McAllister Laura A, Hixon Mark S, Kennedy Jack P, Dickerson Tobin J, Janda Kim D
Department of Chemistry, The Skaggs Institute for Chemical Biology, La Jolla, California 92037, USA.
J Am Chem Soc. 2006 Apr 5;128(13):4176-7. doi: 10.1021/ja057699z.

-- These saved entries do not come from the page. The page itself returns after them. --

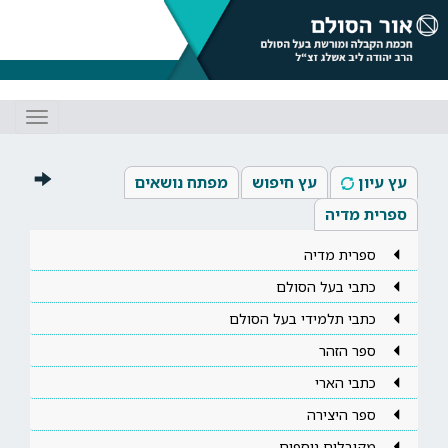
Toggle
gation
עץ עיון
עץ חיפוש
מפתח נושאים
ספרית מדיה
ספרית מדיה
כתבי בעל הסולם
כתבי תלמידי בעל הסולם
ספר הזהר
כתבי הארי
ספר היצירה
מקובלים נוספים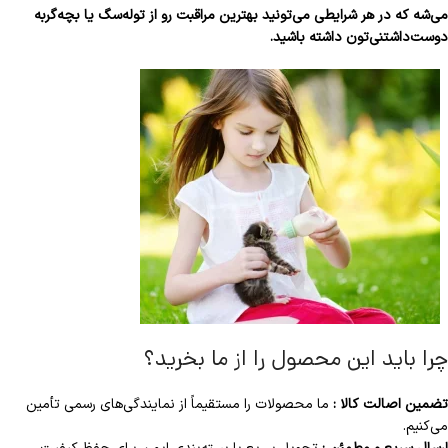
می‌شه که در هر
شرایطی می‌تونید بهترین مراقبت رو از توله‌سگ یا بچه‌گربه
دوست‌داشتنی‌تون داشته باشید.
چرا باید این محصول را از ما بخرید؟
تضمین اصالت کالا :
ما محصولات را مستقیماً از نمایندگی‌های رسمی تأمین
می‌کنیم.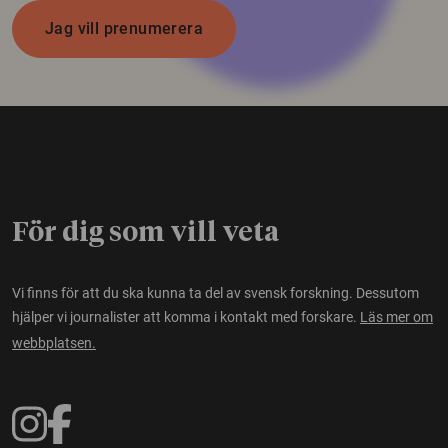
Jag vill prenumerera
För dig som vill veta
Vi finns för att du ska kunna ta del av svensk forskning. Dessutom
hjälper vi journalister att komma i kontakt med forskare.
Läs mer om
webbplatsen.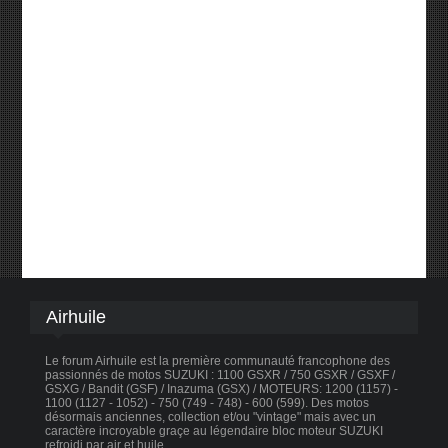
Airhuile
Le forum Airhuile est la première communauté francophone des
passionnés de motos SUZUKI : 1100 GSXR / 750 GSXR / GSXF /
GSXG / Bandit (GSF) / Inazuma (GSX) / MOTEURS: 1200 (1157) -
1100 (1127 - 1052) - 750 (749 - 748) - 600 (599). Des motos
désormais anciennes, collection et/ou "vintage" mais avec un
caractère incroyable graçe au légendaire bloc moteur SUZUKI
refroidi par air et huile.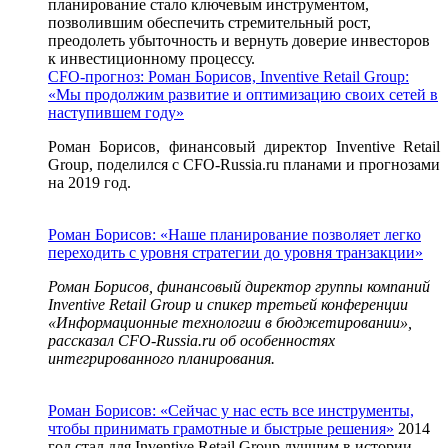
планирование стало ключевым инструментом,
позволившим обеспечить стремительный рост,
преодолеть убыточность и вернуть доверие инвесторов
к инвестиционному процессу.
CFO-прогноз: Роман Борисов, Inventive Retail Group:
«Мы продолжим развитие и оптимизацию своих сетей в
наступившем году»
Роман Борисов, финансовый директор Inventive Retail
Group, поделился с CFO-Russia.ru планами и прогнозами
на 2019 год.
Роман Борисов: «Наше планирование позволяет легко
переходить с уровня стратегии до уровня транзакции»
Роман Борисов, финансовый директор группы компаний
Inventive Retail Group и спикер т
ретьей конференции
«Информационные технологии в бюджетировании»,
рассказал
CFO-Russia
.ru об особенностях
интегрированного планирования.
Роман Борисов: «Сейчас у нас есть все инструменты,
чтобы принимать грамотные и быстрые решения»
2014
год стал для Inventive Retail Group лучшим в истории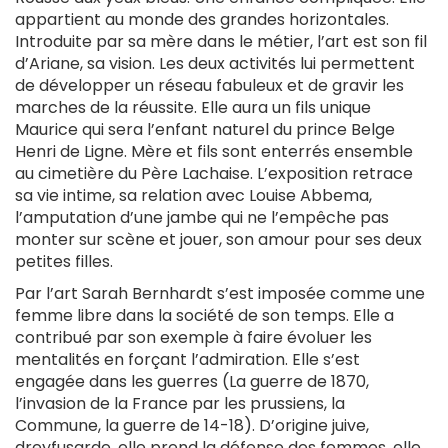
appartient au monde des grandes horizontales.
Introduite par sa mère dans le métier, l’art est son fil
d’Ariane, sa vision. Les deux activités lui permettent
de développer un réseau fabuleux et de gravir les
marches de la réussite. Elle aura un fils unique
Maurice qui sera l’enfant naturel du prince Belge
Henri de Ligne. Mère et fils sont enterrés ensemble
au cimetière du Père Lachaise. L’exposition retrace
sa vie intime, sa relation avec Louise Abbema,
l’amputation d’une jambe qui ne l’empêche pas
monter sur scène et jouer, son amour pour ses deux
petites filles.
Par l’art Sarah Bernhardt s’est imposée comme une
femme libre dans la société de son temps. Elle a
contribué par son exemple à faire évoluer les
mentalités en forçant l’admiration. Elle s’est
engagée dans les guerres (La guerre de 1870,
l’invasion de la France par les prussiens, la
Commune, la guerre de 14-18). D’origine juive,
dreyfusarde, elle prend la défense des femmes, elle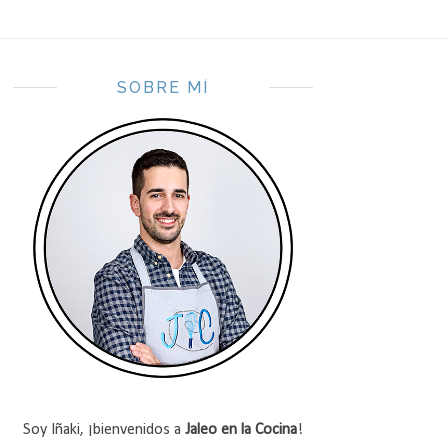
SOBRE MÍ
Soy Iñaki, ¡bienvenidos a
Jaleo en la Cocina
!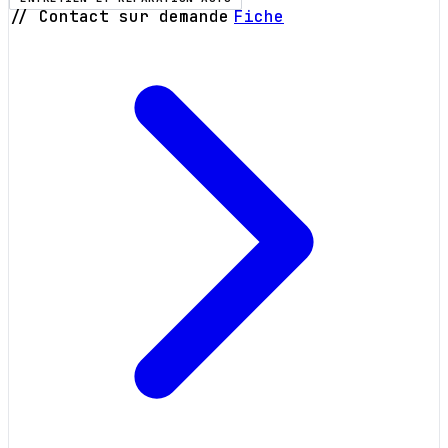
// Contact sur demande
Fiche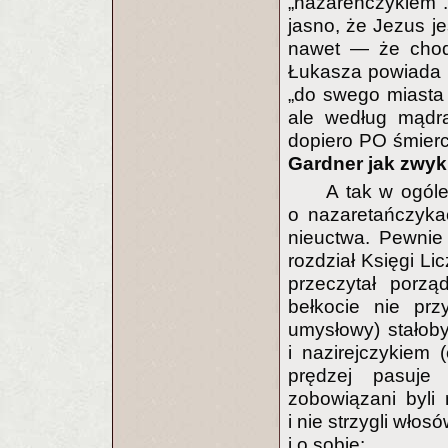
„nazareńczykiem"
jasno, że Jezus j
nawet — że chodz
Łukasza powiada s
„do swego miasta 
ale według mądr
dopiero PO śmier
Gardner jak zwyk
A tak w ogóle
o nazaretańczyka
nieuctwa. Pewni
rozdział Księgi Li
przeczytał porz
bełkocie nie prz
umysłowy) stałoby
i nazirejczykiem (
prędzej pasuje 
zobowiązani byli
i nie strzygli wł
i o sobie: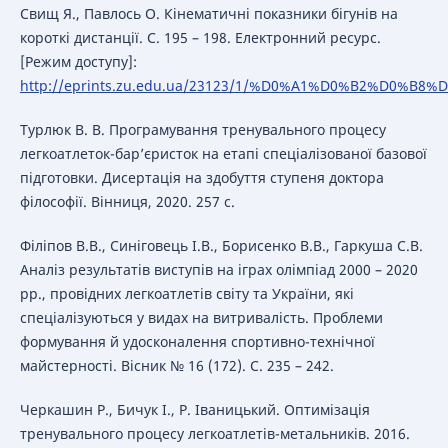
Свищ Я., Павлось О. Кінематичні показники бігунів на
короткі дистанції. С. 195 – 198. Електронний ресурс.
[Режим доступу]:
http://eprints.zu.edu.ua/23123/1/%D0%A1%D0%B2%D0%B8%D
Турлюк В. В. Програмування тренувального процесу
легкоатлеток-бар’єристок на етапі спеціалізованої базової
підготовки. Дисертація на здобуття ступеня доктора
філософії. Вінниця, 2020. 257 с.
Філіпов В.В., Синіговець І.В., Борисенко В.В., Гаркуша С.В.
Аналіз результатів виступів на іграх олімпіад 2000 – 2020
рр., провідних легкоатлетів світу та України, які
спеціалізуються у видах на витривалість. Проблеми
формування й удосконалення спортивно-технічної
майстерності. Вісник № 16 (172). С. 235 – 242.
Черкашин Р., Бичук І., Р. Іваницький. Оптимізація
тренувального процесу легкоатлетів-метальників. 2016.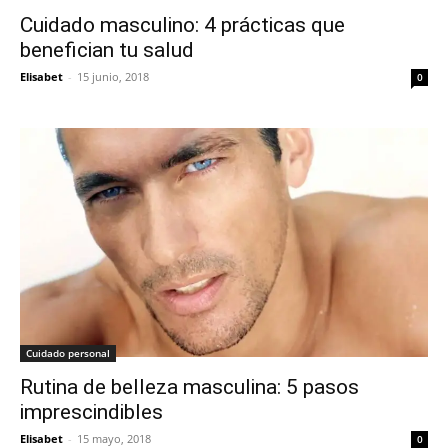
Cuidado masculino: 4 prácticas que
benefician tu salud
Elisabet
-
15 junio, 2018
0
Cuidado personal
Rutina de belleza masculina: 5 pasos
imprescindibles
Elisabet
-
15 mayo, 2018
0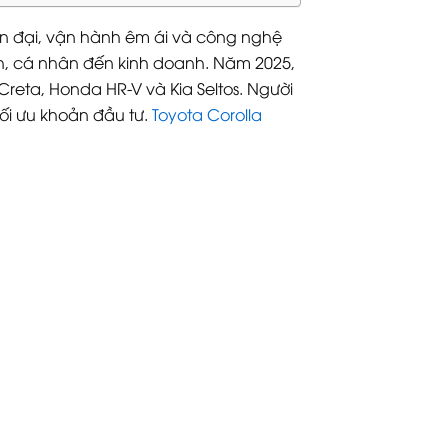
hiện đại, vận hành êm ái và công nghệ
ình, cá nhân đến kinh doanh. Năm 2025,
 Creta, Honda HR-V và Kia Seltos. Người
ối ưu khoản đầu tư.
Toyota Corolla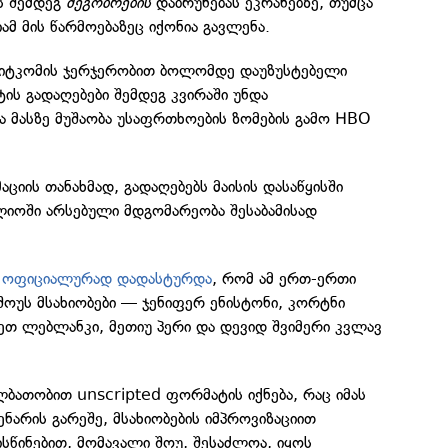
ს შემდეგ
მეგობრების
დაბრუნებას ეკრანებზე, თუმცა
ამ მის წარმოებაზეც იქონია გავლენა.
 სიტკომის ჯერჯერობით ბოლომდე დაუზუსტებელი
ტის გადაღებები შემდეგ კვირაში უნდა
 მასზე მუშაობა უსაფრთხოების ზომების გამო HBO
იის თანახმად, გადაღებებს მაისის დასაწყისში
ლიოში არსებული მდგომარეობა შესაბამისად
ნ
ოფიციალურად დადასტურდა
, რომ ამ ერთ-ერთი
ოუს მსახიობები — ჯენიფერ ენისტონი, კორტნი
ეთ ლებლანკი, მეთიუ პერი და დევიდ შვიმერი კვლავ
ბათობით unscripted ფორმატის იქნება, რაც იმას
ენარის გარეშე, მსახიობების იმპროვიზაციით
ისწინებით, მომავალი შოუ, შესაძლოა, იყოს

Small molecules based upon a 2-acylguanidine-5-phenyl thiophene scaffold that can activate the light chain metalloprotease of botulinum neurotoxin serotype A (BoNT LC/A) by an apparent reduction in Km are reported. On the basis of structure-activity relationships and the activation profile, one or more molecules of activator specifically bind to a defined site on the toxin, causing the observed rate enhancement. With the ever-growing clinical uses of BoNT, compounds such as those reported here may provide a method for combating the emerging adaptive immune responses to BoNT.
据报道,基于2-酰基胍-5-苯基噻吩支架的小分子能够通过明显降低米氏常数(Km)来激活A型肉毒杆菌神经毒素(BoNT LC/A)的轻链金属蛋白酶。基于构效关系和激活曲线,一种或多种激活剂分子特异性结合到毒素上的特定位点,从而导致观察到的速率增强。随着BoNT在临床上的应用不断增加,本文报道的这类化合物可能为对抗新出现的针对BoNT的适应性免疫反应提供一种方法。